The
Claire Denis Collection (15) ****
The films of the French writer-director Claire Denis
are typically a collection of moments: vivid, self-contained,
narrative-resistant renderings of indelible human experience. As Artificial
Eye’s new four-film boxset makes apparent, this was an aesthetic choice right
from her semi-autobiographical 1988 debut Chocolat,
where memories of a fraught household in 1950s Cameroon quietly insinuate an
entire history of colonial misrule. The pointillist approach gets refined
further in 1996’s previously unavailable Nenette et Boni, an often charmingly abstract sex comedy that spots the softening
effect a teenage girl has on her testosterone-inflamed sibling.

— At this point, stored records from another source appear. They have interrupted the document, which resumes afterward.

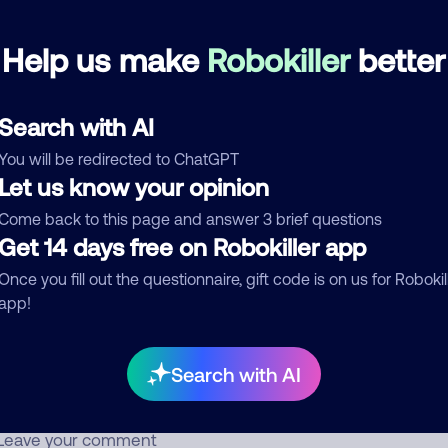
Help us make
Robokiller
better
Harley Davidson
April 4, 201
Block
Bill Reminder
Search with AI
d comment
You will be redirected to ChatGPT
Let us know your opinion
ckname
Who called?
Come back to this page and answer 3 brief questions
Get 14 days free on Robokiller app
Once you fill out the questionnaire, gift code is on us for Robokil
egory
app!
Search with AI
mment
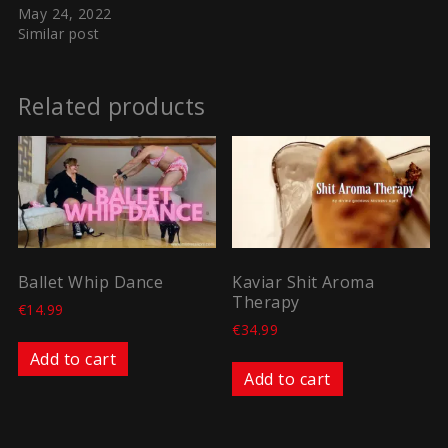
May 24, 2022
Similar post
Related products
Ballet Whip Dance
Kaviar Shit Aroma
Therapy
€
14.99
€
34.99
Add to cart
Add to cart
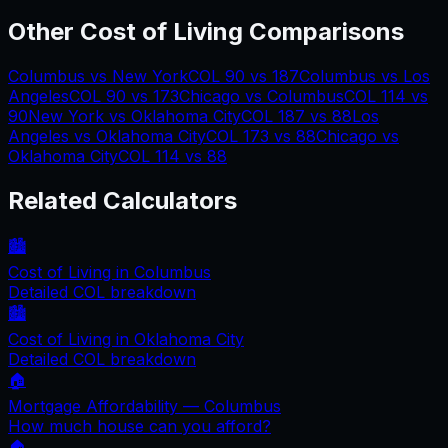
Other Cost of Living Comparisons
Columbus
vs
New York
COL
90
vs
187
Columbus
vs
Los
Angeles
COL
90
vs
173
Chicago
vs
Columbus
COL
114
vs
90
New York
vs
Oklahoma City
COL
187
vs
88
Los
Angeles
vs
Oklahoma City
COL
173
vs
88
Chicago
vs
Oklahoma City
COL
114
vs
88
Related Calculators
🏙️
Cost of Living in
Columbus
Detailed COL breakdown
🏙️
Cost of Living in
Oklahoma City
Detailed COL breakdown
🏠
Mortgage Affordability —
Columbus
How much house can you afford?
🏠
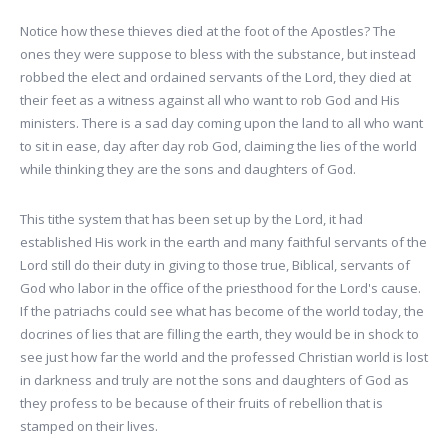
Notice how these thieves died at the foot of the Apostles? The
ones they were suppose to bless with the substance, but instead
robbed the elect and ordained servants of the Lord, they died at
their feet as a witness against all who want to rob God and His
ministers. There is a sad day coming upon the land to all who want
to sit in ease, day after day rob God, claiming the lies of the world
while thinking they are the sons and daughters of God.
This tithe system that has been set up by the Lord, it had
established His work in the earth and many faithful servants of the
Lord still do their duty in giving to those true, Biblical, servants of
God who labor in the office of the priesthood for the Lord's cause.
If the patriachs could see what has become of the world today, the
docrines of lies that are filling the earth, they would be in shock to
see just how far the world and the professed Christian world is lost
in darkness and truly are not the sons and daughters of God as
they profess to be because of their fruits of rebellion that is
stamped on their lives.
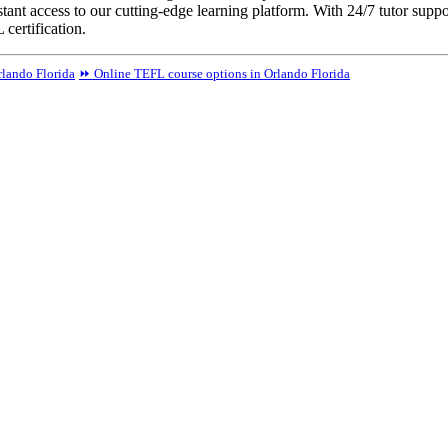
tant access to our cutting-edge learning platform. With 24/7 tutor suppo
certification.
lando Florida
⏩ Online TEFL course options in Orlando Florida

That film’s easy eroticism clearly fed into 1999’s Beau Travail, Denis’ breakthrough
moment: a sinuous, shimmering, desert-set riff on Melville’s Billy Budd involving rival Legionnaires
that, in its emphasis on male bodies at work and play, may just count as the
most physical film ever made. 2009’s White Material brings us full circle, with a newly tiny and vulnerable Isabelle
Huppert trapped on an African coffee plantation by civil war, and gradually
summoning the force to fight back. Part gripping siege-thriller, part
post-colonial reverie, it’s the moment Denis was confirmed as one of the most
distinctive filmmakers at large in world cinema today.
The Claire Denis Collection is available on DVD from Monday.